Po pierwsze, ceny reagują inaczej na zmienione warunki popytu: wzrost zagregowanego popytu wpływa na ceny towarów wcześniej niż na ceny na rynku pracy. Zatem spadek bezrobocia jest przecież wynikiem obniżenia realnych wynagrodzeń, a dokładna ocena sytuacji przez pracowników jest jedynym powodem powrotu do początkowej (naturalnej) stopy bezrobocia (tj. Koniec iluzji pieniędzy), kiedy wreszcie rozpoznają faktyczną dynamikę cen i płac).

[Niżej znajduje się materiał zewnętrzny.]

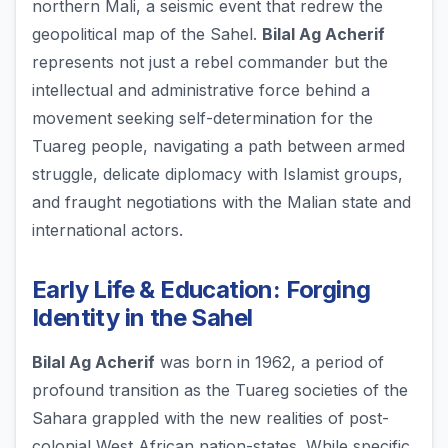
northern Mali, a seismic event that redrew the
geopolitical map of the Sahel.
Bilal Ag Acherif
represents not just a rebel commander but the
intellectual and administrative force behind a
movement seeking self-determination for the
Tuareg people, navigating a path between armed
struggle, delicate diplomacy with Islamist groups,
and fraught negotiations with the Malian state and
international actors.
Early Life & Education: Forging
Identity in the Sahel
Bilal Ag Acherif
was born in 1962, a period of
profound transition as the Tuareg societies of the
Sahara grappled with the new realities of post-
colonial West African nation-states. While specific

Drugie (arbitralne) założenie dotyczy w szczególności specjalnej asymetrii informacyjnej: cokolwiek pracownicy nie są świadomi, w związku ze zmianami (rzeczywistych i nominalnych) płac i cen, pracodawcy mogą wyraźnie zaobserwować. Nowa klasyczna wersja krzywej Phillipsa miała na celu usunięcie zagadkowych dodatkowych domniemań, ale jej mechanizm wciąż wymaga iluzji pieniędzy.